The Australian Transport Safety Bureau has handed down its final report into the mid-air engine failure on flight QF94, bound for Melbourne with 484 passengers on board, in May last year.
According to the report, about two hours after QF94 left Los Angeles, flight and cabin crew heard a sudden bang and felt unusual vibrations on the superjumbo jet.
A passenger noticed flames and sparks coming from an engine on the right of the plane, while the first officer noticed engine number 4 was not performing as the other three.
The flight deck also got an alert about fire in engine 4.
The investigation found the Qantas crew quickly dealt with the situation by shutting off the engine and activating fire systems.
With only three engines working, and with the plane closer to Los Angeles than Honolulu — the next possible place to divert the plane — the captain publicly told passengers and crew they had shut down an engine and the flight was returning to LAX.
The plane landed safety and passengers and crew disembarked at the gate, the ATSB said.
An investigation by Rolls Royce, the manufacturer of the Trent 900 engine, found internal corrosion on some engine blades, which led to fatigue cracking and “significant downstream engine damage,” the report said.
It found the corrosion had been caused by chemical residue in the engine’s hollow blades, from its last cleaning in July 2015.
Since the incident, an audit by Rolls Royce found 12 other engines potentially affected by the cleaning process.
Five of those engines have been removed so far, the ATSB said.
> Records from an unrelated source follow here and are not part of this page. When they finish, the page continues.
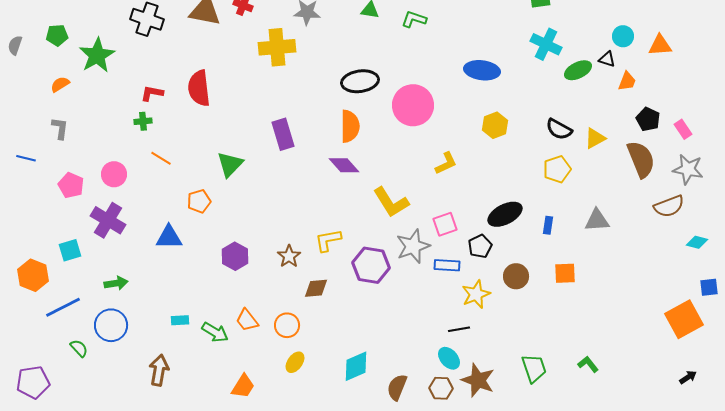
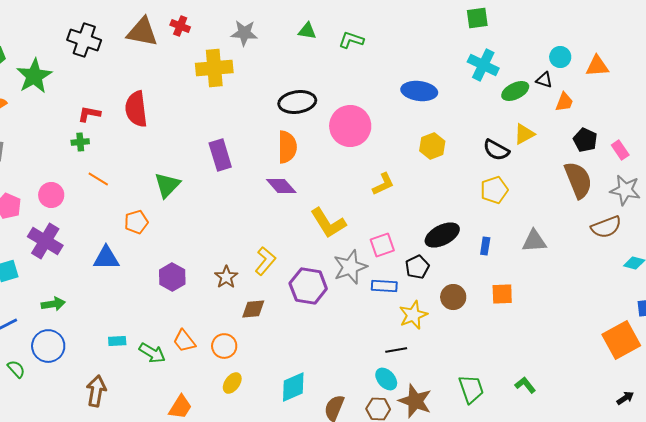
yellow triangle: (595, 138) -> (524, 134), moved
yellow L-shape: (328, 240) -> (265, 261), turned 140

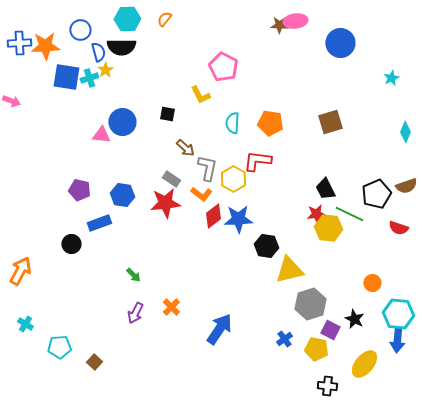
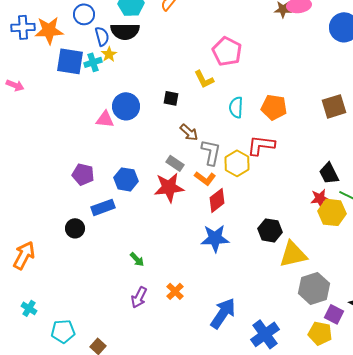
blue star: (238, 219) -> (215, 238), moved
blue cross: (284, 339) -> (265, 334), moved, size x1.8

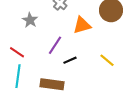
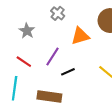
red line: (17, 52) -> (24, 62), moved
Rolls Royce also revised its blade cleaning procedures and instructions.
The report also said wear in the plane’s fire and overheat detection system would have made it more sensitive to vibration and increase the chance of false warnings.
“Rolls-Royce assessed that it was very likely that the wear, coupled with the vibrations associated with this event, contributed to the spurious fire warning,” the ATSB said.
The ATSB noted the Qantas crew’s good handling of the situation.
“The incident is also an example of effective crew resource management techniques,” the ATSB said in its report.
“The flight crew reported that their actions and response, from the initial engine issue when only two members of the flight crew were in the cockpit to the approach and landing with all four crew members on the flight deck, flowed very smoothly.
“They also felt that their collaborative decision-making was excellent and that the highly experienced second officers provided valuable support to the flying pilots.”
At the time of the incident in May last year, Qantas denied there had been a fire in the engine and said passengers may have seen sparks before the engine was shut down by the flight crew.